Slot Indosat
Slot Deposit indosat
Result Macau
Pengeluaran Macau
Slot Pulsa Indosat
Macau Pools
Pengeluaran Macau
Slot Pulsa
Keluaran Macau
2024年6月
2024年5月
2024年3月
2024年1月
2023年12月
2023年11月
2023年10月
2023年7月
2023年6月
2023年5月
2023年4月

=====

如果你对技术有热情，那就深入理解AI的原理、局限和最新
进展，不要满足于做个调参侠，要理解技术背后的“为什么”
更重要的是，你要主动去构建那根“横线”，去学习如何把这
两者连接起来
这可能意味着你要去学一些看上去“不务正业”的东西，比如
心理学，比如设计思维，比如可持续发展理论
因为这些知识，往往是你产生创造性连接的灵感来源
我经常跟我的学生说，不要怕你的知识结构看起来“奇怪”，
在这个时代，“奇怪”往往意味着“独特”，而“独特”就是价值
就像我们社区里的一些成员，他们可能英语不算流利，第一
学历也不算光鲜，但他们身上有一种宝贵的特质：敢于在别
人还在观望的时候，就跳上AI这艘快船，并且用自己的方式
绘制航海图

=====

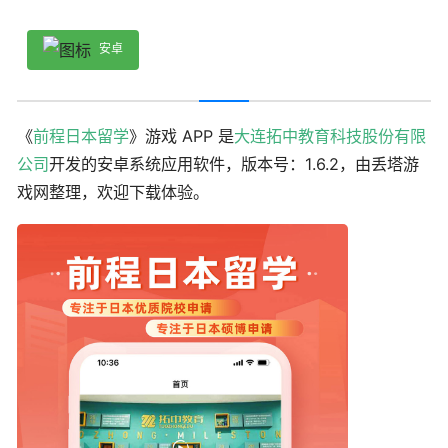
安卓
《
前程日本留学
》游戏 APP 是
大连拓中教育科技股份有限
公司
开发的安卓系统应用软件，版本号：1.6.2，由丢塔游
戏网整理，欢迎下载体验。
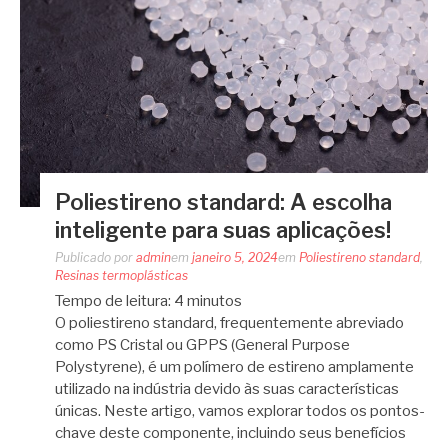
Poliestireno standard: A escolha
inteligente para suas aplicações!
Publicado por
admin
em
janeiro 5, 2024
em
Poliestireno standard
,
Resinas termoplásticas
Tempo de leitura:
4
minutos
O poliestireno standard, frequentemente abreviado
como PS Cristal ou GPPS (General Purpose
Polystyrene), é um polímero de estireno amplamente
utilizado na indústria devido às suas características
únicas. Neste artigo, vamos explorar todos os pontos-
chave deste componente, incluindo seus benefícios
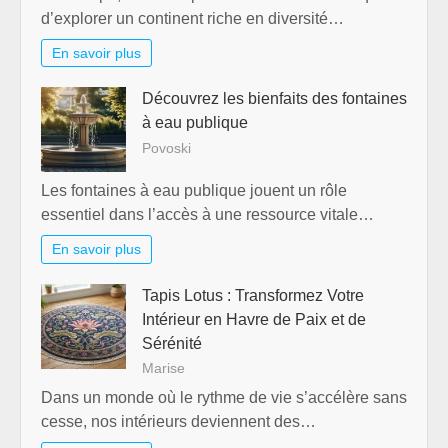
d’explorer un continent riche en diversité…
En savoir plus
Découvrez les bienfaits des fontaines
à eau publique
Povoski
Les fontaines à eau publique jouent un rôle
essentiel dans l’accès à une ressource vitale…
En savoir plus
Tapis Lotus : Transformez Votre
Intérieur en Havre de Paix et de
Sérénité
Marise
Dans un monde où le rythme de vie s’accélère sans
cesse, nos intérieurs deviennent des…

=====

## What the exercise asks
Return exactly the part of the listing above that opens with the line containing "O poliestireno standard, frequentemente" and closes with the line containing "cesse, nos intérieurs deviennent des…". Pictures stay out.

## Task solution
O poliestireno standard, frequentemente abreviado
como PS Cristal ou GPPS (General Purpose
Polystyrene), é um polímero de estireno amplamente
utilizado na indústria devido às suas características
únicas. Neste artigo, vamos explorar todos os pontos-
chave deste componente, incluindo seus benefícios
d’explorer un continent riche en diversité…
En savoir plus
Découvrez les bienfaits des fontaines
à eau publique
Povoski
Les fontaines à eau publique jouent un rôle
essentiel dans l’accès à une ressource vitale…
En savoir plus
Tapis Lotus : Transformez Votre
Intérieur en Havre de Paix et de
Sérénité
Marise
Dans un monde où le rythme de vie s’accélère sans
cesse, nos intérieurs deviennent des…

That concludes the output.